I was woken up at 0745 yesterday morning by a very loud banging at the door. Hair askew, eyes crusted shut, I wandered into my entrance lobby to make sure that the noise of fists hitting wood wasn’t coming from the flats either side of mine, but no- someone needed to speak to me, and it was urgent. I wasn’t really entirely compos mentis, so I opened the door without thinking, and was greeted by a heating engineer who’d come to check my boiler.
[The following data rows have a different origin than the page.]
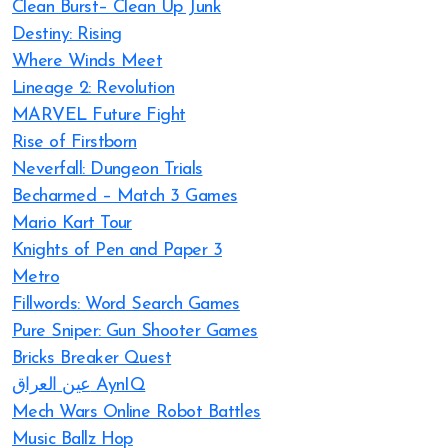
Clean Burst– Clean Up Junk
Destiny: Rising
Where Winds Meet
Lineage 2: Revolution
MARVEL Future Fight
Rise of Firstborn
Neverfall: Dungeon Trials
Becharmed – Match 3 Games
Mario Kart Tour
Knights of Pen and Paper 3
Metro
Fillwords: Word Search Games
Pure Sniper: Gun Shooter Games
Bricks Breaker Quest
عين العراق AynIQ
Mech Wars Online Robot Battles
Music Ballz Hop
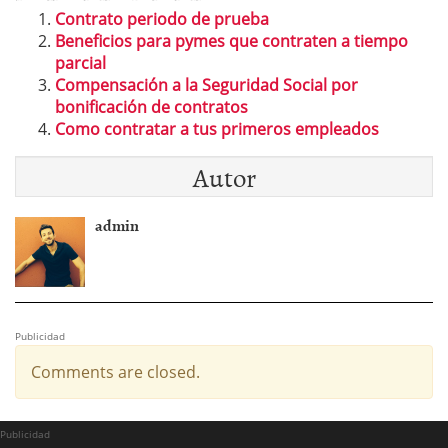
Contrato periodo de prueba
Beneficios para pymes que contraten a tiempo
parcial
Compensación a la Seguridad Social por
bonificación de contratos
Como contratar a tus primeros empleados
Autor
admin
Publicidad
Comments are closed.
Publicidad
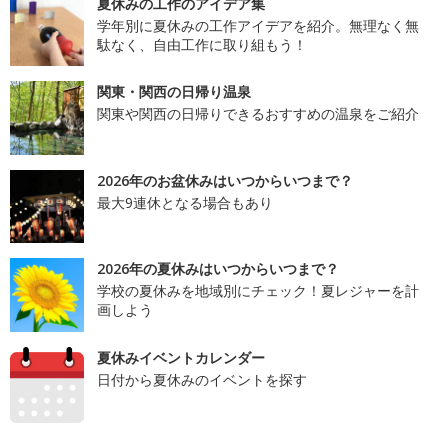
夏休みの工作のアイデア集
学年別に夏休みの工作アイデアを紹介。無理なく無
駄なく、自由工作に取り組もう！
関東・関西の日帰り温泉
関東や関西の日帰りできるおすすめの温泉をご紹介
2026年のお盆休みはいつからいつまで？
最大9連休となる場合もあり
2026年の夏休みはいつからいつまで？
学校の夏休みを地域別にチェック！夏レジャーを計
画しよう
夏休みイベントカレンダー
日付から夏休みのイベントを探す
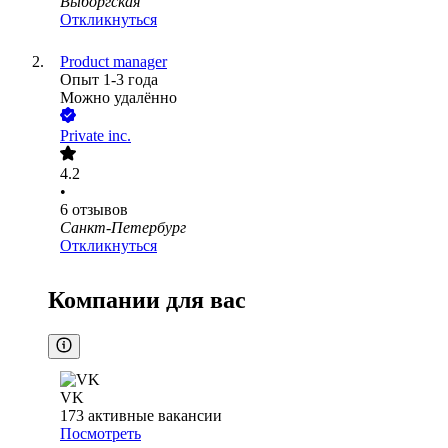
Выборгская
Откликнуться
Product manager
Опыт 1-3 года
Можно удалённо
Private inc.
4.2
•
6
отзывов
Санкт-Петербург
Откликнуться
Компании для вас
VK
173
активные вакансии
Посмотреть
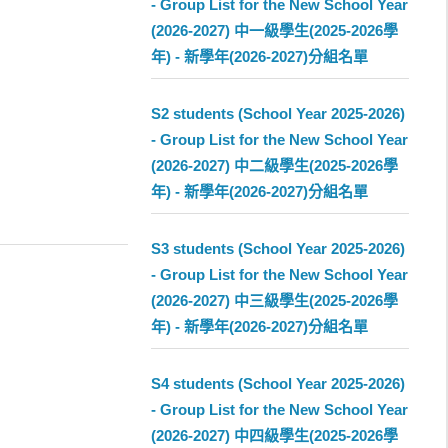
- Group List for the New School Year
(2026-2027) 中一級學生(2025-2026學
年) - 新學年(2026-2027)分組名單
S2 students (School Year 2025-2026)
- Group List for the New School Year
(2026-2027) 中二級學生(2025-2026學
年) - 新學年(2026-2027)分組名單
S3 students (School Year 2025-2026)
- Group List for the New School Year
(2026-2027) 中三級學生(2025-2026學
年) - 新學年(2026-2027)分組名單
S4 students (School Year 2025-2026)
- Group List for the New School Year
(2026-2027) 中四級學生(2025-2026學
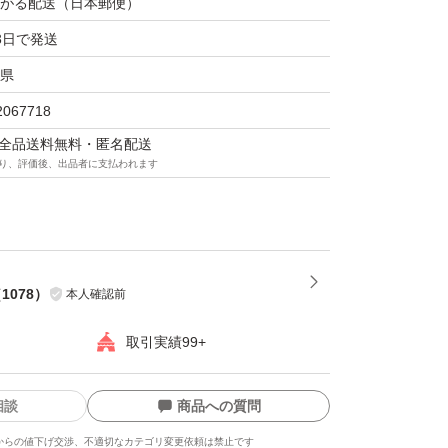
がる配送（日本郵便）
ゲルエンリッチリフトEX
3日で発送
ゲルエンリッチリフトEXプラセンタ
県
ゲンゲルエンリッチリフトEX プラセンタ200
2067718
マは全品送料無料・匿名配送
アクアコラーゲンゲルエンリッチリフトEXプ
り、評価後、出品者に支払われます
アクアコラーゲンゲルエンリッチリフトEXプ
（
1078
）
本人確認前
取引実績99+
スオイル
スオイルクレンジング
相談
商品への質問
からの値下げ交渉、不適切なカテゴリ変更依頼は禁止です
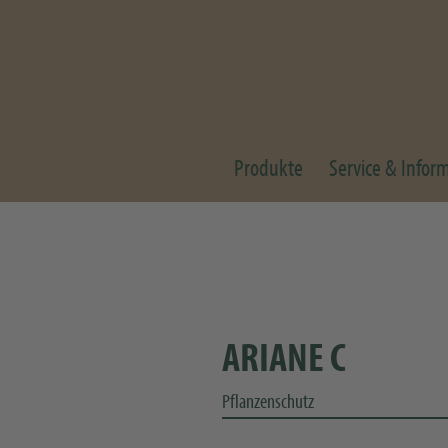
Produkte
Service & Infor
ARIANE C
Pflanzenschutz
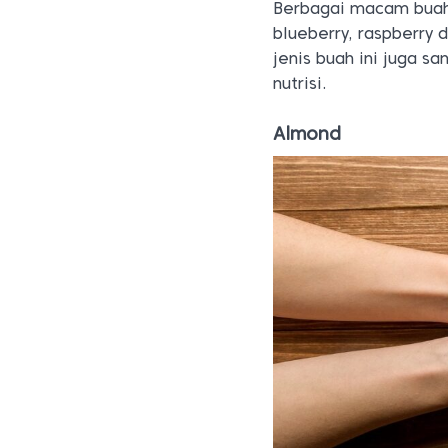
Berbagai macam buah b
blueberry, raspberry 
jenis buah ini juga 
nutrisi.
Almond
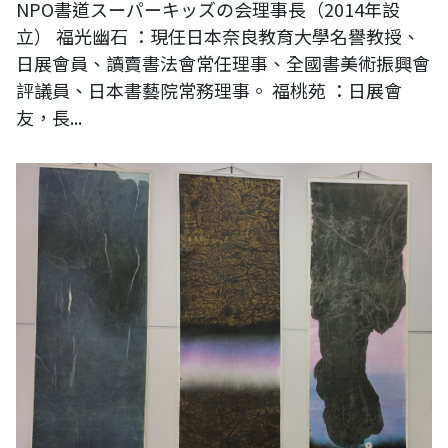
NPO書道スーパーキッズの会理事長（2014年設
立） 福光幽石 ：現任日本奈良教育大學名譽教授、
日展會員、讀賣書法會常任理事、全國書美術振興會
評議員、日本書藝院常務理事。 福桃苑 ：日展會
友，長...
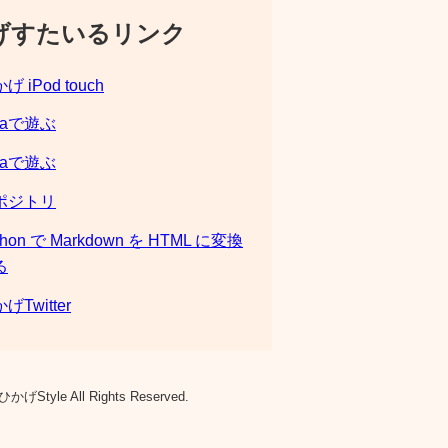
げすたいるリンク
げ iPod touch
laで遊ぶ
laで遊ぶ
ポジトリ
thon で Markdown を HTML に変換
る
げTwitter
ひかげStyle All Rights Reserved.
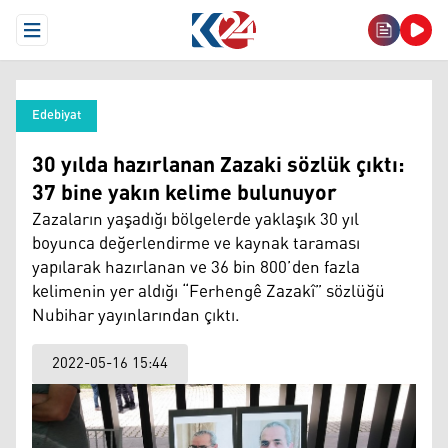
Open Menu
Edebiyat
30 yılda hazırlanan Zazaki sözlük çıktı:
37 bine yakın kelime bulunuyor
Zazaların yaşadığı bölgelerde yaklaşık 30 yıl
boyunca değerlendirme ve kaynak taraması
yapılarak hazırlanan ve 36 bin 800’den fazla
kelimenin yer aldığı “Ferhengê Zazakî” sözlüğü
Nubihar yayınlarından çıktı.
2022-05-16 15:44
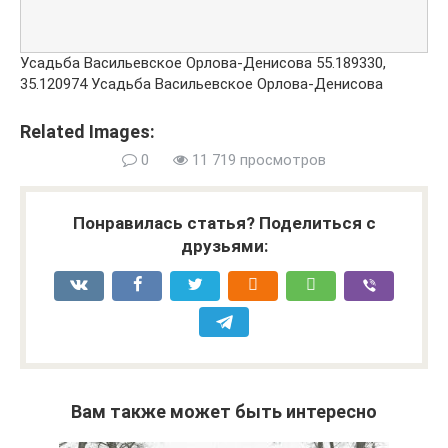
Усадьба Васильевское Орлова-Денисова
55.189330
,
35.120974
Усадьба Васильевское Орлова-Денисова
Related Images:
0
11 719 просмотров
Понравилась статья? Поделиться с
друзьями:
Вам также может быть интересно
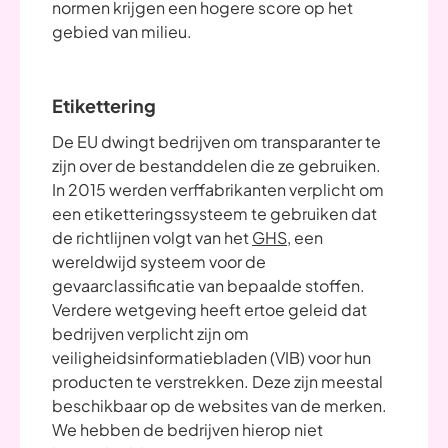
normen krijgen een hogere score op het
gebied van milieu.
Etikettering
De EU dwingt bedrijven om transparanter te
zijn over de bestanddelen die ze gebruiken.
In 2015 werden verffabrikanten verplicht om
een etiketteringssysteem te gebruiken dat
de richtlijnen volgt van het
GHS,
een
wereldwijd systeem voor de
gevaarclassificatie van bepaalde stoffen.
Verdere wetgeving heeft ertoe geleid dat
bedrijven verplicht zijn om
veiligheidsinformatiebladen (VIB) voor hun
producten te verstrekken. Deze zijn meestal
beschikbaar op de websites van de merken.
We hebben de bedrijven hierop niet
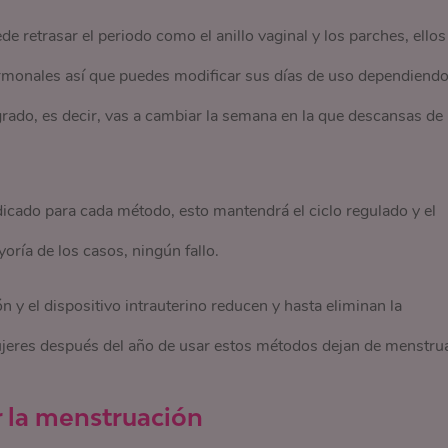
e retrasar el periodo como el anillo vaginal y los parches, ellos
rmonales así que puedes modificar sus días de uso dependiend
ngrado, es decir, vas a cambiar la semana en la que descansas de
icado para cada método, esto mantendrá el ciclo regulado y el
oría de los casos, ningún fallo.
y el dispositivo intrauterino reducen y hasta eliminan la
jeres después del año de usar estos métodos dejan de menstrua
r la menstruación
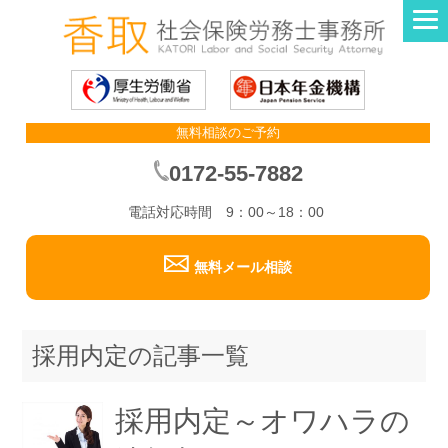
無料相談のご予約
0172-55-7882
電話対応時間 9：00～18：00
無料メール相談
採用内定の記事一覧
採用内定～オワハラの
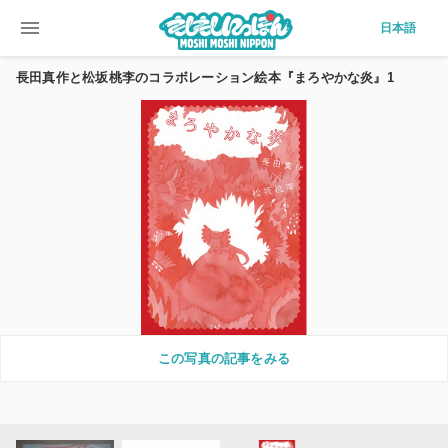
menu
日本語
長田真作と松坂桃李のコラボレーション絵本『まろやかな炎』1
この写真の記事をみる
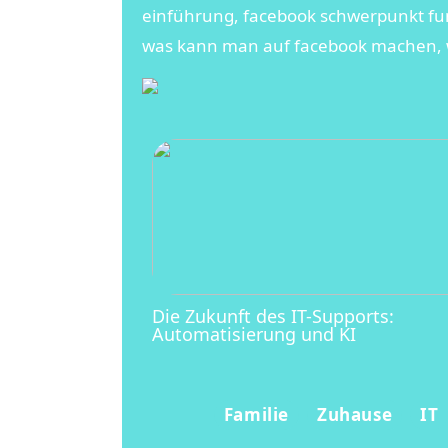
einführung, facebook schwerpunkt fun
was kann man auf facebook machen,
Die Zukunft des IT-Supports:
Automatisierung und KI
Familie
Zuhause
IT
I was wearing this top. There wasn’t any nipple on show, but pretty much everything else was: ‘A lot of landscape’, as I later put it. I bought this top when I was still living in hostels but then couldn’t really wear it, because it’s so revealing that I’d wake up in the morning and my tits would be entirely on show, which was inappropriate. I am definitely an exhibitionist but everyone concerned has to consent to seeing my nipples, really, or the vibe just won’t be right.
I realised what I’d done as soon as I heard the slight note of surprise in the engineer’s voice as he wished me Guten Morgen, and ran to put on a jumper before I let him in, but it was all a little bit Accidental BowChickaBowBow, like the prelude to a bad porno. I am an Exhibitionist, yes- but I am also, sometimes, just a proper spacey dickhead.